Social tensions are escalating in the town of Rattay. The largest city in Kingdom Come: Deliverance is stretching to breaking point. It has become a safe haven for a flood of refugees from the recently ravaged town of Skalitz, a hilltop beacon promising stability and security. Rattay’s denizens are united in their reluctant acceptance of this, but it has not prevented the poor souls from being pushed to the very edges of the city’s ample fortifications. The desperate have made their pitiful makeshift nests in whatever ditch or hidey-hole to which they can cling, an eyesore best kept out of the way.
This upsetting sight comes early in my shift as a town guard. My temporary partner-in-preventing-crime, a man they call Nightingale, introduces me to this prosperous settlement. He takes me to the squalid surroundings of these erstwhile Skalitzers after being forced to deal with one of their number transgressing their open-air quarters to plead for food. She will not be the only errant beggar to get their marching orders today.
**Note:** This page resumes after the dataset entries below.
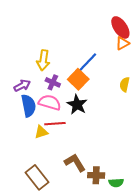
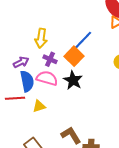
red line: (55, 124) -> (15, 98), moved

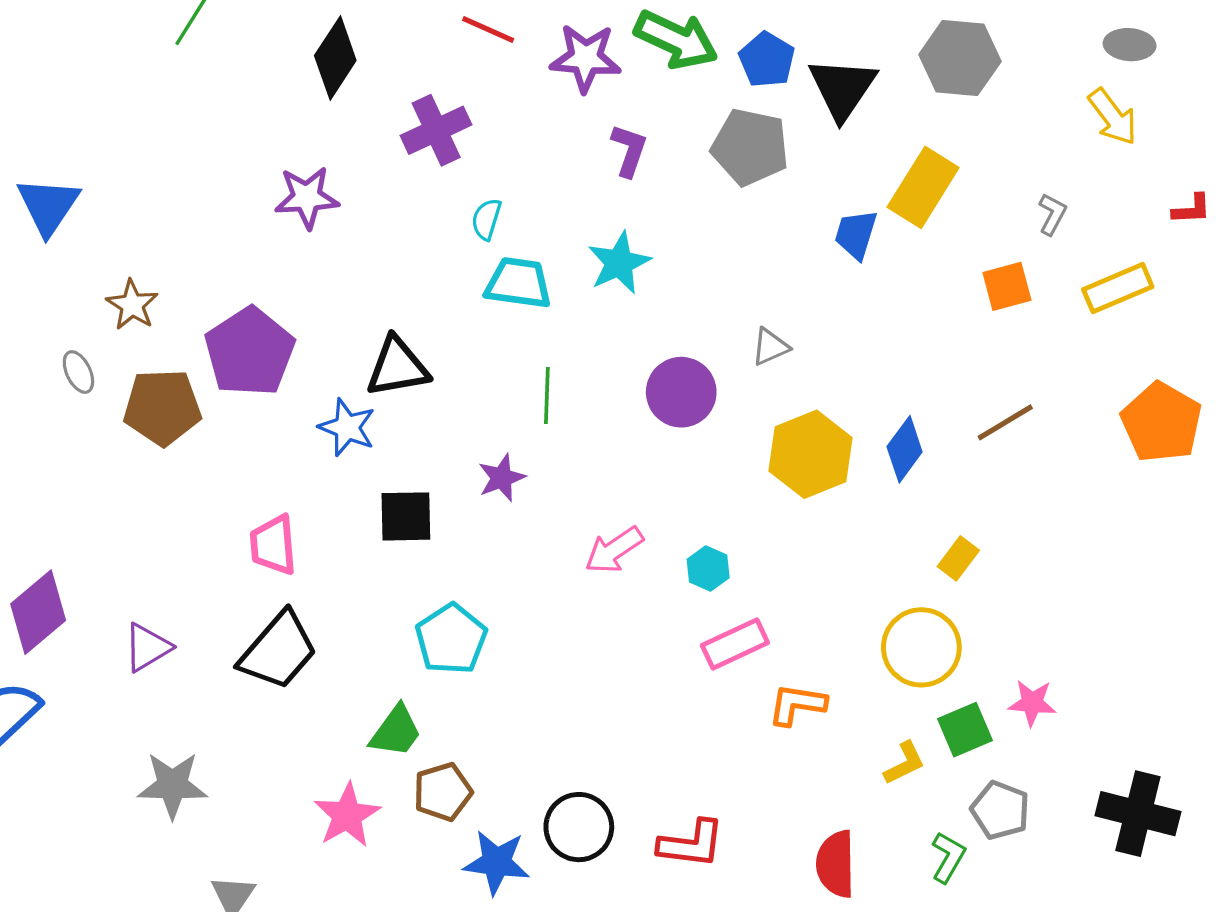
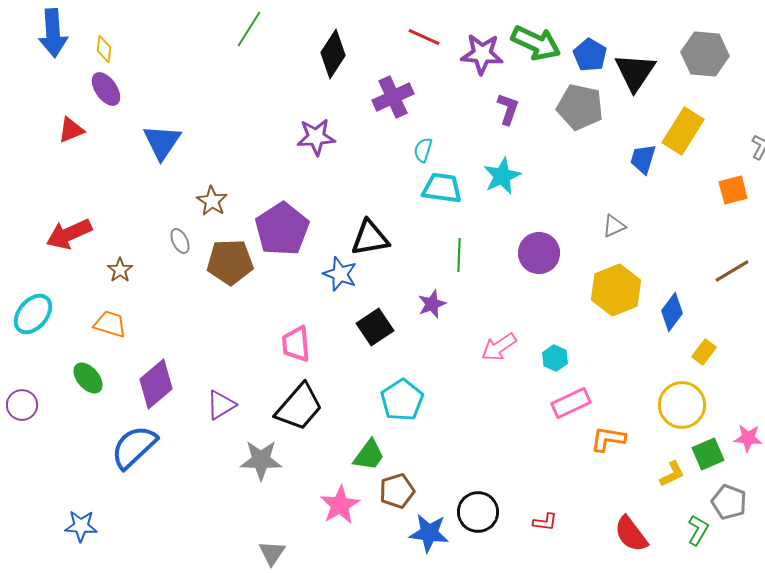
gray triangle: (770, 347) -> (614, 226), moved
blue diamond: (905, 449) -> (672, 312), moved
black square: (406, 516) -> (375, 327), turned -33
gray star: (172, 785) -> (261, 460), moved
red L-shape: (691, 844) -> (545, 522), size x0.6
red semicircle: (836, 864) -> (631, 534), turned -36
Here is why the saving system in Kingdom Come: Deliverance is good, actually.
This scene should have been immersive. The circumstances my character Henry is witnessing at Rattay’s gates uncomfortably reflect aspects of our world today. The only problem is, when I first approached, beggars on bended knee were not just missing their homes, but their heads. I do not mean that figuratively, either: there heads had actually disappeared and not because they had rubbed the executioner up the wrong way.